Quer durch alle religiösen, weltanschaulichen, kulturellen und politischen Strömungen geht dabei der Graben zwischen Gegnern und Anhängern dieser Anschauung. »Links« und »rechts«, sind dabei Begriffe, die offensichtlich keinen Sinn mehr haben. Besonders in den Ländern, wo die Verabschiedung eines sogenannten „Burkaverbotsgesetz“ auf der Tagesordnung steht, spitzt sich die Diskussion zu: In Belgien und Frankreich.
Illustrativ für die gegeneinander in Stellung gebrachten Argumente kann die Diskussion in Frankreich stehen. Mitte 2009 hatte dort bereits ein kommunistischer Abgeordneter die Debatte mit Verbotsabsichten angestoßen, und dabei von der rechten Regierungsmehrheit Unterstützung empfangen.
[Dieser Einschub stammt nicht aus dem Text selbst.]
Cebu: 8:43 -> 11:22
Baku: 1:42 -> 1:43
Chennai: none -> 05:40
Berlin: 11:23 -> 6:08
Nun verabschiedete vor kurzem die Nationalversammlung einstimmig eine unverbindliche Resolution gegen das Tragen des ganzkörperlichen muslimischen Schleiers, als einem ersten Schritt vor der Debatte im Juli, um einen umstrittenen Gesetzesentwurf zum Verbot des Tragens von Niqab und Burka auf der Straße. Die rechte Mehrheit und die Sozialisten stimmten für diesen Text und verkünden, dass "radikale Verhaltensweisen schädlich für die Würde und die Gleichheit zwischen Männern und Frauen sind, dass dabei das Tragen eines ganzkörperlichen Schleiers im Widerspruch zu den Werten der Republik steht".
Einige Abgeordnete, darunter die Kommunisten und Grünen, boykottierten aus unterschiedlichen Sichtweisen die Abstimmung mit der Begründung, dass die Abstimmung nur versuchte, im Voraus einen Konsens für die Gesetzesvorlage der Regierung über ein Verbot der Burka zu erreichen. Noël Mamère (Grüne) wies u. a. daraufhin, dass die Zahl der Frauen, die von diesem Schleier betroffenen ist, nur "marginal“ ist: Von insgesamt 5 bis 6 Millionen Muslimen tragen nach Quellen des Innenministeriums in Frankreich weniger als 2.000 Frauen Niqab oder Burka (inklusive die Frauen von Botschaftern und die shoppenden arabischen Prinzessinnen in den Pariser Luxusboutiquen).
Der Text der Regierung, der derzeit fertiggestellt wird, und dem bereits durch den Ministerrat zugestimmt wurde, legt fest, dass unter Androhung einer Geldbuße von 150 Euro "keine Person in der Öffentlichkeit Kleidung tragen darf, die ihr Gesicht verdeckt". Die sozialistische Partei verteidigt ihren eigenen Text. Dieser will es nur in den öffentlichen Einrichtungen, Verkehrsmitteln und Geschäften sowie auch für Minderjährige verbieten. Ein Verbot auf der Straße kann, nach der Meinung vieler Juristen, verfassungswidrig sein. Auf diesem Hintergrund und auch im Kontext mit der durch Sarkozy betriebenen Initiative zur „Nationalen Identität“ (hpd berichtete) aktualisierte sich die Debatte um den Gebrauch des Begriffes „Islamophobie“ in allen französischen Medien, sowohl auf wissenschaftlicher als auch auf eher populistischer Ebene. Dabei geht es leider weniger um die Ursachen dieser Erscheinung als mehr um die philologische Essenz des Wortes.